Entering edit mode
7.4 years ago
sgblackpearl ▴ 10
If you want to do a correlation analysis in RNASeq data, how do you analyze gene A and gene B where gene A has 5 transcripts and gene B has, let's say 6 transcripts. Should I take mean of gene A and gene B expression respectively?
Instead of averaging (which might club together isoforms with widely different expression pattern), use the APPRIS db. Assuming your data is from any of the well studied model organisms, you can go here, to find the principal isoform for any given gene. Like the page for TP53. With more than one principal isoform I guess you could choose either.
The APPRIS anno. are also available as part of Ensembl BioMart =>
Then take only that isoform and do comparisons.
thanks Amit for your suggestion. Unfortunately my data is not from any of the model organism, rather it is from an unsequenced genome. My DGE list contains around 5k transcripts belonging to around 1000 genes. What to do? Should I go for highest scoring transcript?
There is not an "accepted" way to do this. Depending on your use, though, choosing the highest-scoring transcript seems reasonable. If this is RNA-seq, though, why not just summarize to gene to begin with?
You say its an unsequenced genome and yet you have isoform info. available.
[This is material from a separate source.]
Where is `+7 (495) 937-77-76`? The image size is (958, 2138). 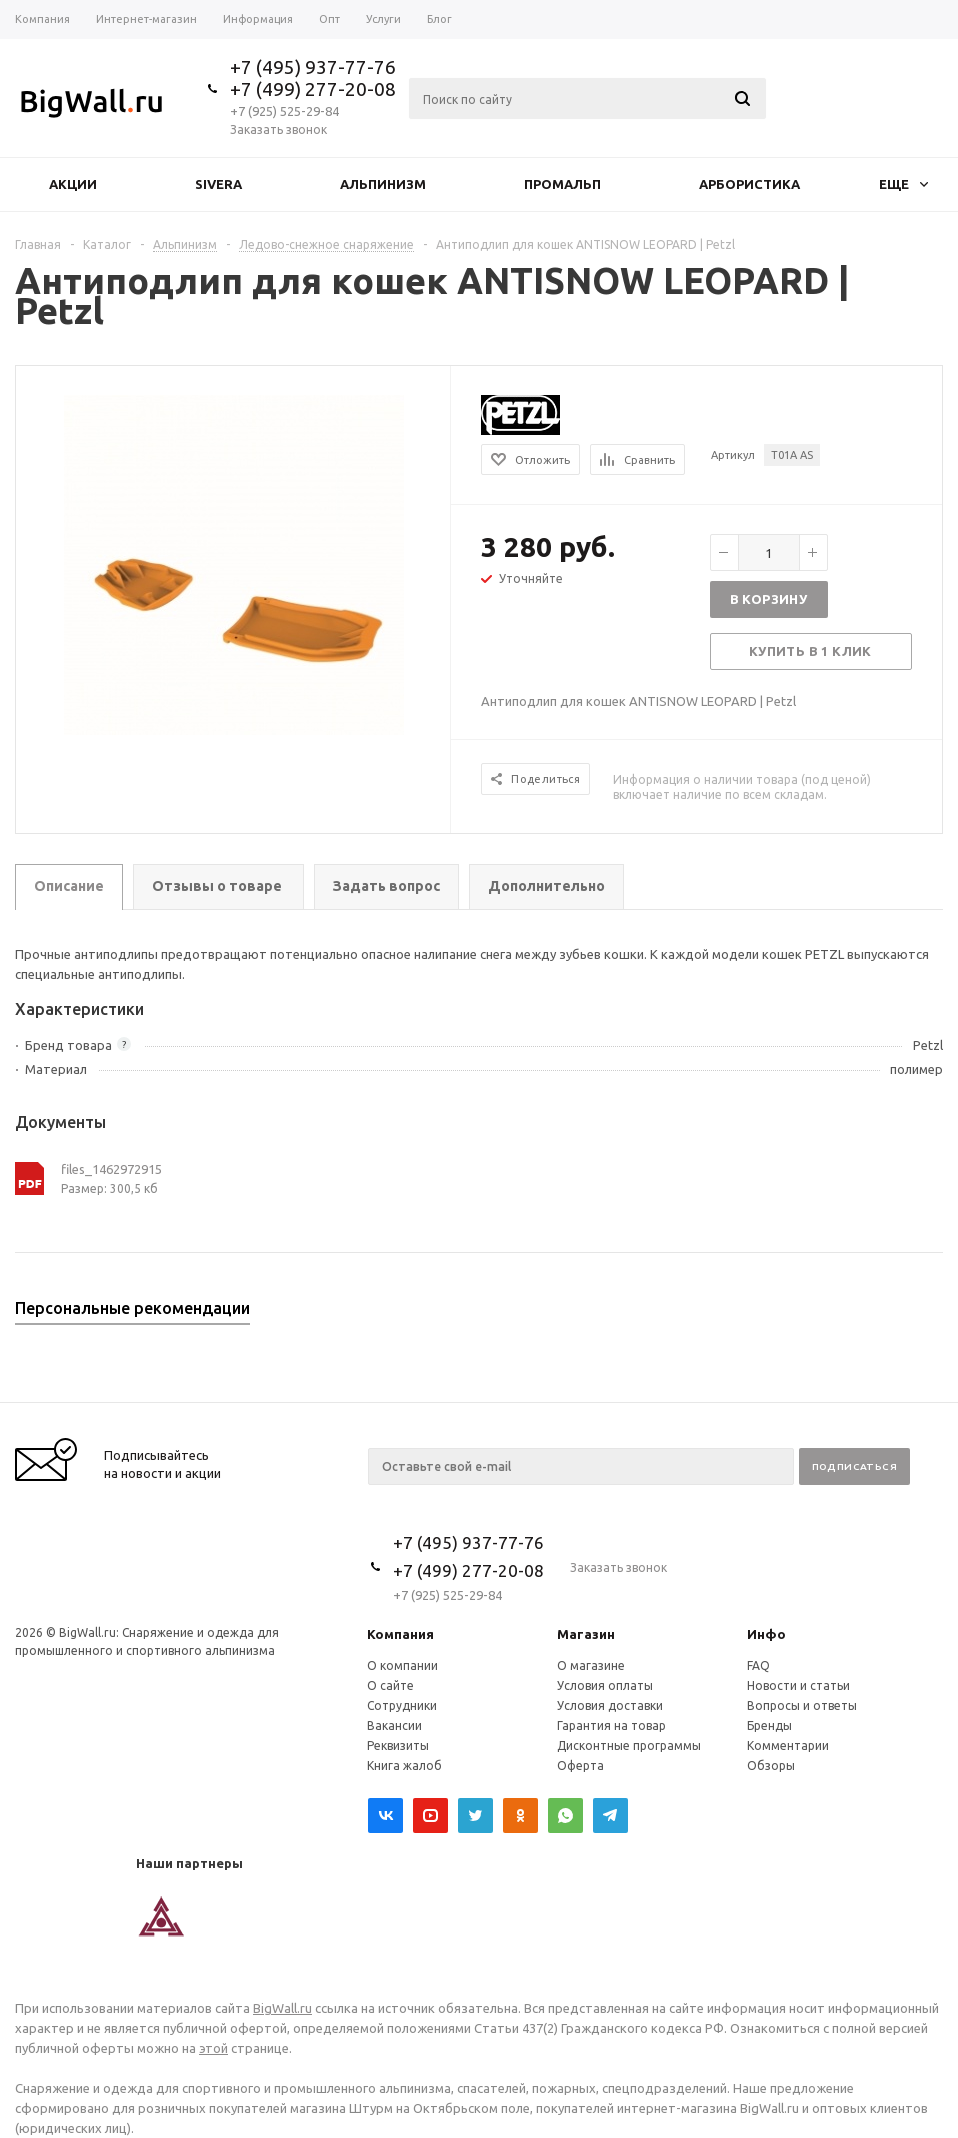
+7 (495) 937-77-76 is located at coordinates (313, 67).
I'm not sure if you know which of the isoforms are protein-coding. If that info is available then you could select based on that.
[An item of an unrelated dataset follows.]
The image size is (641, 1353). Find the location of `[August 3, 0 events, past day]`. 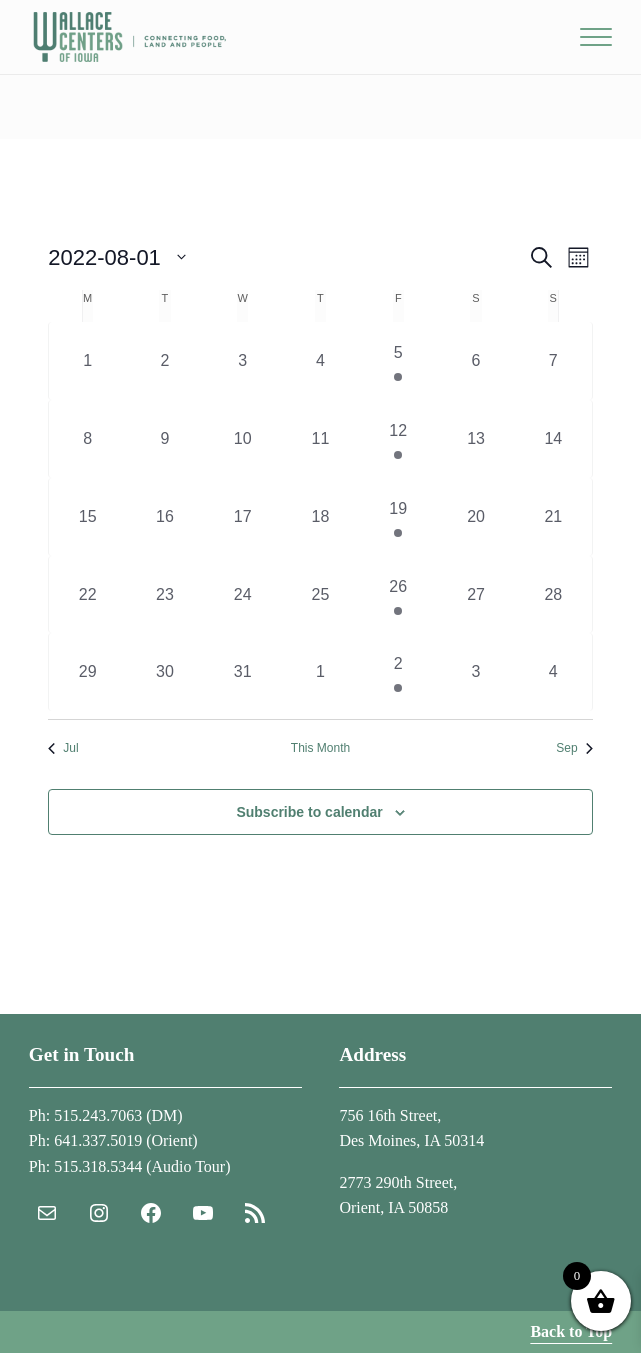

In my experience with rna-seq data (humans only though), I have seen many times a transcript isoform with very high expression level and when I look at the biotype it turns out to be nonsense mediated decay (NMD) candidate or 'processed transcript' or similar ncRNA variants.
Hence I am not comfortable with going for the highest expressed isoform. But again I am not sure how comprehensive is the gene anno. info for your organism. If mostly its the protein-coding variants and not many ncRNAs, then you could summarize the isoforms for each gene as Sean already suggested.
Exactly Amit, The annotation is not comprehensive for this organism. What exactly you mean by summarizing the isoform for each gene? taking average?
What I meant was you could average over the isoforms for each gene. This should be ok if most isoforms are protein-coding variants and not many ncRNA isoforms are present.
Amit, do you have any script for calculating pearson correlation between gene A and gene B, each having expression data from multiple timepoints
I have used R for calculating corr. coeff., using the
cor.testcommand. I must say I haven't done much for specifically gene exp. I tried MINE on a large set of Illumina beadarrays and also tried this R pkg which also employs non-parametric distance measures. This was some exploratory stuff and left it halfway after I ran into memory problems (>100 arrays, >40k genes). Can't help you enough.